An 18-year-old girl reportedly gang-raped by three teenagers nearly

two years ago admitted to the defense during cross-examination on

Tuesday that she lied to her parents many times because she could get

away with it and to the police because she was scared.

The girl was 16 when Greg Haidl, son of Orange County Assistant

Sheriff Don Haidl, Kyle Nachreiner and Keith Spann allegedly drugged

her, raped her in the Haidls’ Corona del Mar home and assaulted her

with various objects.

The girl has been on the stand since May 18. Haidl’s attorney,

Joseph Cavallo, completed his two-day cross-examination on Tuesday

making way for Nachreiner’s attorney, John Barnett, who asked why she

wasn’t truthful to her parents and the detectives who questioned her

days after the incident.

Barnett asked if she told her parents where she was the night of

July 5 right after her alibi failed and they had caught her

red-handed at a friend’s house.

“I didn’t tell them everything because I didn’t feel like they

needed to know right then,” she said.

The defense attorney went on to question the girl about her

“image” among her friends and parents. The girl said she had been

made an outcast by her friends after the incident.

She said she had sex with Greg Haidl despite knowing he was her

friend’s boyfriend and that it was wrong.

“I knew having sex with him was wrong, but I wanted to,” she said.

She said her parents trusted her so much that it was easy for her

to get away with all the lies.

“It was easy to lie because I never got caught,” the girl said

calmly.

Barnett also asked why she lied to detectives on July 9, 2002,

about her drinking.

The girl told police then that she was not drunk but “tipsy” on

the night of July 4 when she reportedly had sex with both Haidl and

Spann.

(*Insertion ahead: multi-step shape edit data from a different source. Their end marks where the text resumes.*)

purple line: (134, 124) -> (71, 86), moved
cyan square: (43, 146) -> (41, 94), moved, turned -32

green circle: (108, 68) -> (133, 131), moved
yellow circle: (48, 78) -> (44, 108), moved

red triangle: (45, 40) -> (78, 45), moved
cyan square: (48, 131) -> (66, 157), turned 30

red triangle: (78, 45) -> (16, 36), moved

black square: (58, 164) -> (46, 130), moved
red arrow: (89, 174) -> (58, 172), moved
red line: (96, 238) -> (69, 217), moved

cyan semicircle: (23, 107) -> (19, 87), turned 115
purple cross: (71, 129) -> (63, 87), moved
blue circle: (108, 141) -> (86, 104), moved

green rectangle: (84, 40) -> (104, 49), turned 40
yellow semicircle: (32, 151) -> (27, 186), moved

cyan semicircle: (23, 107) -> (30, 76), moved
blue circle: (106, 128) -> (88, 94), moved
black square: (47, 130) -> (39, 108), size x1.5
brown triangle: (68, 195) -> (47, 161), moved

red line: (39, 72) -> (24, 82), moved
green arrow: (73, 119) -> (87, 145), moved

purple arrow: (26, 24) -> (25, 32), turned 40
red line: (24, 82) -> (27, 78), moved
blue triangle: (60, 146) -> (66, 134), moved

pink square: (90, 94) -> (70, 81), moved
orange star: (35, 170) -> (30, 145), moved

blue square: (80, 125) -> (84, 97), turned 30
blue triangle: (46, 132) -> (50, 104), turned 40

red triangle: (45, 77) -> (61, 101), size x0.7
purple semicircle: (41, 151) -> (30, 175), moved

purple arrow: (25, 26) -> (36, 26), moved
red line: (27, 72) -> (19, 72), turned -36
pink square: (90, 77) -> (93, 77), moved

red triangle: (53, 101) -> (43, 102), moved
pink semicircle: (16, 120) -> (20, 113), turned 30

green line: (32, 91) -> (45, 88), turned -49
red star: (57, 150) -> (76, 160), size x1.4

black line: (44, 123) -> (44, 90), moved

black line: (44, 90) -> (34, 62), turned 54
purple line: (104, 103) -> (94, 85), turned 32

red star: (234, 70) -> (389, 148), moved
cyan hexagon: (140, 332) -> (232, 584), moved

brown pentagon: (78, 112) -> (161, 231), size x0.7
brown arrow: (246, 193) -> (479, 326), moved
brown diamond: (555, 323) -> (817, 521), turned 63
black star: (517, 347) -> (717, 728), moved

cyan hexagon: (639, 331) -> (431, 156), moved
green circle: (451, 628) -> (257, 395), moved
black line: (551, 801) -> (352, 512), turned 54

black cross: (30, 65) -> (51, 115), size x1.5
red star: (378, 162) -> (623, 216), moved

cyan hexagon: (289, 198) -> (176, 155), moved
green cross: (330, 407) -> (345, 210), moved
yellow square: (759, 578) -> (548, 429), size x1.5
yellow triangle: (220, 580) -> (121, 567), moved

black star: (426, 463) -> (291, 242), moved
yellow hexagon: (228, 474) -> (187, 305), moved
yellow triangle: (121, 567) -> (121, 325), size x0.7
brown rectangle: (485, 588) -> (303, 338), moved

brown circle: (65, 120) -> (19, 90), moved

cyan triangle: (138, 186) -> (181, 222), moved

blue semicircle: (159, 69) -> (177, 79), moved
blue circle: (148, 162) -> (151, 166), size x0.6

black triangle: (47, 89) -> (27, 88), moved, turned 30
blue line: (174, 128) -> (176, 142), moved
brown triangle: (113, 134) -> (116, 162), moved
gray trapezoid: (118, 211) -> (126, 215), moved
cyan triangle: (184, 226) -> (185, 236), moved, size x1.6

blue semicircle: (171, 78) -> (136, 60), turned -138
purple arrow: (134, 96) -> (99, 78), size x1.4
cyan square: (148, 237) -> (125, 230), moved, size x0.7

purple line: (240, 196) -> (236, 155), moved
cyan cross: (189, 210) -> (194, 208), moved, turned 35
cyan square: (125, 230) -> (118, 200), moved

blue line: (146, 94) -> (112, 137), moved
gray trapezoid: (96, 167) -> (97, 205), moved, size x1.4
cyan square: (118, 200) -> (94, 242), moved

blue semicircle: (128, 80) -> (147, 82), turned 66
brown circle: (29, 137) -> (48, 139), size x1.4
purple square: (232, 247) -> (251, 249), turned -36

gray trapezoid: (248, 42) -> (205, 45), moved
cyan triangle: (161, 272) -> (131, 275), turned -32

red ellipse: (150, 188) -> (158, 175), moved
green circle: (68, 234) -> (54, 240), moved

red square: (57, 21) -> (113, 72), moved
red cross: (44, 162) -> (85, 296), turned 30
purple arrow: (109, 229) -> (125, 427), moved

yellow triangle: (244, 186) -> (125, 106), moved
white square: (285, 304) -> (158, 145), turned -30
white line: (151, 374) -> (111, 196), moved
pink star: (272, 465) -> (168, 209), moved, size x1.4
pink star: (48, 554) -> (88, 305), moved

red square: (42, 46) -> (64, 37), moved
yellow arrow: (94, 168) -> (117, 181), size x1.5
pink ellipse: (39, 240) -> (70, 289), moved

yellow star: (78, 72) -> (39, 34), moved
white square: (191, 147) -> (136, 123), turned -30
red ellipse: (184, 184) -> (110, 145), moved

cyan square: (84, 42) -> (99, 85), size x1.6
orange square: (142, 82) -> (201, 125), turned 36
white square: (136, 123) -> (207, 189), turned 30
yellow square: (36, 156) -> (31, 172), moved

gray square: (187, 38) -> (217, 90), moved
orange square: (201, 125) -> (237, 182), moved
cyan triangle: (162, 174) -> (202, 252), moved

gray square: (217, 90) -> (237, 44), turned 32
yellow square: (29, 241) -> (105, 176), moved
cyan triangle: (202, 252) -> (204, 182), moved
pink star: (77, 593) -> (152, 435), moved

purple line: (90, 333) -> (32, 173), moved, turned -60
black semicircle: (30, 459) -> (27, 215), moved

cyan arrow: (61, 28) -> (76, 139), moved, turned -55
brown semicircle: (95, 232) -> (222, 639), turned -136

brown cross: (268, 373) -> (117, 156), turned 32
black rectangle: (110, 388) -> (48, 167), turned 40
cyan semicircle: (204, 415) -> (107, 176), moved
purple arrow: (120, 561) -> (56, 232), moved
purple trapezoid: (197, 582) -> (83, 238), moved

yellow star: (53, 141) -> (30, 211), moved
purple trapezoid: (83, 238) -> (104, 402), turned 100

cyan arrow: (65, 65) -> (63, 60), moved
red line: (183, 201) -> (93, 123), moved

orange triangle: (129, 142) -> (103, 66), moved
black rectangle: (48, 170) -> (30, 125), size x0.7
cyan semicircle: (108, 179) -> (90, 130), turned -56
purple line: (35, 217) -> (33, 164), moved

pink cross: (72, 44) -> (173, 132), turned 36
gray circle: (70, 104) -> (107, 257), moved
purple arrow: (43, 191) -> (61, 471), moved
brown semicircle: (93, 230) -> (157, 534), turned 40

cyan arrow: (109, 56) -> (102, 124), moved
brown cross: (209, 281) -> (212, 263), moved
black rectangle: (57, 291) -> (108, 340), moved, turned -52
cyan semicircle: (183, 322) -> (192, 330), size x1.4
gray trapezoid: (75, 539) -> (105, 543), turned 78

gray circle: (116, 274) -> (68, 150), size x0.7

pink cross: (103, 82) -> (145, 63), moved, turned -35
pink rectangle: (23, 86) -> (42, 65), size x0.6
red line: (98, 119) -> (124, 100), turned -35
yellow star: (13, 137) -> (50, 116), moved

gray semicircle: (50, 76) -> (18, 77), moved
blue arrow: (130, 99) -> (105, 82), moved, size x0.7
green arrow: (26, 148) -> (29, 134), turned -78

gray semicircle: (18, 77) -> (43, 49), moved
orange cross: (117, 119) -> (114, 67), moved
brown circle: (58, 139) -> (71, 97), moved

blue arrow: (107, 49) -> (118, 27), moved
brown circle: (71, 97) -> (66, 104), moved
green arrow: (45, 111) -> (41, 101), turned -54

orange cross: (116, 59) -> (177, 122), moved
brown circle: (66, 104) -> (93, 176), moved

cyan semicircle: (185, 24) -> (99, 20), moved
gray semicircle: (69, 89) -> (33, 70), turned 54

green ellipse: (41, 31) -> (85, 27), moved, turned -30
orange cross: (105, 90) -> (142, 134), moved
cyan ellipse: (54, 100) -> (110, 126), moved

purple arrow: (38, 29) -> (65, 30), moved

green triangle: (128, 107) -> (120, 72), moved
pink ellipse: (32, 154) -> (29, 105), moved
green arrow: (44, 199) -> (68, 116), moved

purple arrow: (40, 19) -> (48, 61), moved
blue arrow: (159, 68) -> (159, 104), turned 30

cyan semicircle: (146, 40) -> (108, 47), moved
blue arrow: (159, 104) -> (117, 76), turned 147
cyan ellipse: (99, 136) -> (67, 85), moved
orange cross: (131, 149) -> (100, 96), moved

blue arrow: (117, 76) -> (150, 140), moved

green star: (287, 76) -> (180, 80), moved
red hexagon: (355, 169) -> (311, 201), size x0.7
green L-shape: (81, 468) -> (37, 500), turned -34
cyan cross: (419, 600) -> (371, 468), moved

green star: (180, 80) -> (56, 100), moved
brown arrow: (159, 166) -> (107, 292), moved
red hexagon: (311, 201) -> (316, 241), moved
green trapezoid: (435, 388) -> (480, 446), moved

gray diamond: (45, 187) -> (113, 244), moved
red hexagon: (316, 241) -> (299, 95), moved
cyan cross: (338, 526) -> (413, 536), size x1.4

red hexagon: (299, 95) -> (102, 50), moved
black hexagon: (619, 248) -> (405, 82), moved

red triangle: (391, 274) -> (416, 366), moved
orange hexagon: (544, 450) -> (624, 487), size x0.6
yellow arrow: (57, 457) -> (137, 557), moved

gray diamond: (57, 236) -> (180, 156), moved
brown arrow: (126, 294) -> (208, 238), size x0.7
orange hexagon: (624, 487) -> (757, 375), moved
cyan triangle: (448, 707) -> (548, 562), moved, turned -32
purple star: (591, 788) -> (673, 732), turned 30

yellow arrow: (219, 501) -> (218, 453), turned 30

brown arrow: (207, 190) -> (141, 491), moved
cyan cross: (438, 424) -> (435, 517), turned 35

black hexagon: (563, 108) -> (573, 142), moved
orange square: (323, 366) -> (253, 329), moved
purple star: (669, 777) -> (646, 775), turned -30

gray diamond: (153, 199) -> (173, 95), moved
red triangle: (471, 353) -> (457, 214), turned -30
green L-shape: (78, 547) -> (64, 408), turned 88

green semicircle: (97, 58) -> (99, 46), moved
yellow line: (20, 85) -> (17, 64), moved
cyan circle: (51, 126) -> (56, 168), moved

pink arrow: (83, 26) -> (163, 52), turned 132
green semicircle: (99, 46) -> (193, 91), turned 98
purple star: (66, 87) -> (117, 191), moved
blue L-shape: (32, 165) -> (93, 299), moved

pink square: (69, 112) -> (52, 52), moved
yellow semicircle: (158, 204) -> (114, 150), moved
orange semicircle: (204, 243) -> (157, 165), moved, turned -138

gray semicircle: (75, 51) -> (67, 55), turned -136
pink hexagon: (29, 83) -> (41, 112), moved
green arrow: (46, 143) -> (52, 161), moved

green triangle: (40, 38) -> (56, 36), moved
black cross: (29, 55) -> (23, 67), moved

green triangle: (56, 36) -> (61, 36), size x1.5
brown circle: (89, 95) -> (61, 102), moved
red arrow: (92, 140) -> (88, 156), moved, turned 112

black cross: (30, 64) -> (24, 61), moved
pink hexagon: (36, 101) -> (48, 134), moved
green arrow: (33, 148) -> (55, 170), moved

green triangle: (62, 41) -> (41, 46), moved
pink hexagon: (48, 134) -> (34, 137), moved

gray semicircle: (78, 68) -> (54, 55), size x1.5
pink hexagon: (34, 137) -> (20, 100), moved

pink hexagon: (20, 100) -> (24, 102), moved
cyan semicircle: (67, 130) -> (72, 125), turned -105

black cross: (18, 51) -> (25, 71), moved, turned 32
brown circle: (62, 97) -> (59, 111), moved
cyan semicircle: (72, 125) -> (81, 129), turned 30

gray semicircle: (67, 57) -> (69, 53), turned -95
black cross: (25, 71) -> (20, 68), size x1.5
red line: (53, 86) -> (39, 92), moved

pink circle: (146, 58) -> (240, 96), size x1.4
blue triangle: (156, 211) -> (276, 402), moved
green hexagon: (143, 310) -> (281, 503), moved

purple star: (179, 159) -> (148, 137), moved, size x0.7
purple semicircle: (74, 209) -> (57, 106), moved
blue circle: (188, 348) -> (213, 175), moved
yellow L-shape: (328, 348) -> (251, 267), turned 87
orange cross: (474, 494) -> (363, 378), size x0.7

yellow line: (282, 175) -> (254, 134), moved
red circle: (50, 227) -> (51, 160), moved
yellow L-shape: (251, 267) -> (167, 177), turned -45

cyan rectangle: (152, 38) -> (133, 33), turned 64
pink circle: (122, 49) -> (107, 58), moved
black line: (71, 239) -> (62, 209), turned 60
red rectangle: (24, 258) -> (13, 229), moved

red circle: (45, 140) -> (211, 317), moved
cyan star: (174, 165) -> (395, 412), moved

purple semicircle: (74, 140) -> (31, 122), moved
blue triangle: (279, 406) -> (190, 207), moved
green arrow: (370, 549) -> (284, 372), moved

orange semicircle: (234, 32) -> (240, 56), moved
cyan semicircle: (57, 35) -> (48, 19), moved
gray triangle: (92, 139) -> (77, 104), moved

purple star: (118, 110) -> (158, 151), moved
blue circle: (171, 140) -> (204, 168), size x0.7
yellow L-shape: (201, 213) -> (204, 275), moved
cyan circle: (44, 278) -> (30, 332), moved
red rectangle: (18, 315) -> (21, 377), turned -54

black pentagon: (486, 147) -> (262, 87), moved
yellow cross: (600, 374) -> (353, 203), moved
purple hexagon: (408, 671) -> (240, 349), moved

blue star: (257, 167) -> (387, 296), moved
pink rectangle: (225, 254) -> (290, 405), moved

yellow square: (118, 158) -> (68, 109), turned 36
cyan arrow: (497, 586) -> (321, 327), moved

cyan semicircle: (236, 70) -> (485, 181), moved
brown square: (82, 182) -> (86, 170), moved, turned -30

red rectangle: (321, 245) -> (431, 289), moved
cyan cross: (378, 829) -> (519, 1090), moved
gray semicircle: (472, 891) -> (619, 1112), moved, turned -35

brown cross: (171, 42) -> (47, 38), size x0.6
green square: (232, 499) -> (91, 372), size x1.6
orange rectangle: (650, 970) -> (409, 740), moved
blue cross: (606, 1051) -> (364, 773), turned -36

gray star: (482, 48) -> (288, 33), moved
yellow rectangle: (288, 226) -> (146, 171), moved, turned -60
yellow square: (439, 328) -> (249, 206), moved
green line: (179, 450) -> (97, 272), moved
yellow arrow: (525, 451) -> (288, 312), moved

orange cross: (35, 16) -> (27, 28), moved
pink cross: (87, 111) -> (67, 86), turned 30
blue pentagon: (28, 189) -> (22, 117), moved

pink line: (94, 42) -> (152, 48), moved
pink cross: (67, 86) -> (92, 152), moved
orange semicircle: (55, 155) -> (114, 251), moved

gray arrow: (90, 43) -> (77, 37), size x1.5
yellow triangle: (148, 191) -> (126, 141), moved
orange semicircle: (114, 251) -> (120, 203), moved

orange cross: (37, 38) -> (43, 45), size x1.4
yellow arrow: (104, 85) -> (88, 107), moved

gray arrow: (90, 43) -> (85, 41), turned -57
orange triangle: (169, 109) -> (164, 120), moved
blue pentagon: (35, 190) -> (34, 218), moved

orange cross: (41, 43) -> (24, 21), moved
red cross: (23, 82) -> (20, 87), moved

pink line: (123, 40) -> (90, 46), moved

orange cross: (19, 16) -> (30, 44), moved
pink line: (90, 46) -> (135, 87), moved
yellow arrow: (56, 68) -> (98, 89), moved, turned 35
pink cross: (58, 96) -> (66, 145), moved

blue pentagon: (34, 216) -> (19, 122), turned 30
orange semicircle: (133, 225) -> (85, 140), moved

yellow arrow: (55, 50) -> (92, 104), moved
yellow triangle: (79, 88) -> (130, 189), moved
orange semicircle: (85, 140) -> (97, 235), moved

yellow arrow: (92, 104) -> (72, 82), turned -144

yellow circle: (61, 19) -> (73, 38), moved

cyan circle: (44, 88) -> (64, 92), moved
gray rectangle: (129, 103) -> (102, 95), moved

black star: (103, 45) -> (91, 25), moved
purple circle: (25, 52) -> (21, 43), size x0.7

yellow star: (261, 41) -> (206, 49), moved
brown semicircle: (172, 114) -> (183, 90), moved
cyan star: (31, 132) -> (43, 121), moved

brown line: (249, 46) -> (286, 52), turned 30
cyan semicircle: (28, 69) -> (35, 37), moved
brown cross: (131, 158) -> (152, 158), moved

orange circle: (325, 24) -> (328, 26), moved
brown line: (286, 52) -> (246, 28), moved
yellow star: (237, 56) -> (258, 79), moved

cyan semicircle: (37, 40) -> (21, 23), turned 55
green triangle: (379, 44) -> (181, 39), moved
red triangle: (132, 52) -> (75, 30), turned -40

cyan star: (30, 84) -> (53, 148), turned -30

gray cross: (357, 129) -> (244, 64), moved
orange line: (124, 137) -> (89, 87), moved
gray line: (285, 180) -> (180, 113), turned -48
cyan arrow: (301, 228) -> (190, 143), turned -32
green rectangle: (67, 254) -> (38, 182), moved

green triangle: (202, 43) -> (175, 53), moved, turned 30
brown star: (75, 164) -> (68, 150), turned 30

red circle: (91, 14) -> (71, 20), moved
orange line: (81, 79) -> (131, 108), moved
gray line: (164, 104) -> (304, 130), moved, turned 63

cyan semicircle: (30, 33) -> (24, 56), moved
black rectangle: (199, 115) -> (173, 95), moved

Defense attorneys say she also had sex with Nachreiner that

night, in the swimming pool only 10 minutes after she met him for the

first time.

The girl told Barnett she had flirted with Nachreiner, joked with

him and teased him, but never had sex with him.

Barnett asked if she was still joking when sitting naked on

Nachreiner’s lap as the teenager was visibly excited.

“Yes,” she replied.

The girl testified during the trial that she was drunk that night

and had taken 10 swigs of Bacardi and had some tequila. But the

Bacardi was only part of the reason she acted “inappropriately” with

Nachreiner, she said.

“What was the other part?” Barnett asked.

“Because I was being stupid,” she said.

The girl said she lied to the police about her drinking on July 4

and barely mentioned her encounter with Nachreiner in the pool

because she wanted to “downplay July 4.”

“I didn’t know how it would play into what happened on the 5th,”

she said.

The girl said her lie didn’t bother her during the interview with

detectives, but she was upset with herself afterward.

Barnett asked why she told police she didn’t remember what

happened July 5, the night of the alleged rape. He asked if she had

watched television programs about date rape or if she knew that women

who were given a date-rape drug sometimes didn’t remember the

horrible things that had happened to them while under the influence

of the drug.

“I told [police] I had a lack of memory because that was the

truth,” the girl told Barnett.

The girl also maintained she had no knowledge that Spann was

videotaping the two of them having sex on June 30, 2002.

Barnett asked if she saw the video two days later and remarked to

her friends: “Look, I’m a porn star.”

“No,” the girl replied.

She said she told Haidl to erase the tape and he told her he

would. She said Spann did as he was told when she asked him to stop

recording.

“And I thought he would change,” she said. “I really liked him.”

Defense attorneys completed their cross-examination of the girl

late Tuesday afternoon.

The prosecution is expected to rest its case today. The judge is

also scheduled to hear the defense’s motion for mistrial.

One of Haidl’s attorneys, Pete Scalisi, said it is not the

defense’s burden to prove whether the girl was unconscious during the

incident.

“That’s the prosecution’s burden,” he said. “The government must

prove that she was intoxicated to the extent where she was unable to

give consent. The real issue in this case is whether the boys had

reason to believe there was consent.”

The girl, wearing a powder-blue suit, was calm for the most part

Tuesday but snapped at Cavallo when he asked if she was on the stand

testifying to make her father happy.

“I’m here because these three boys need to go to jail,” she said.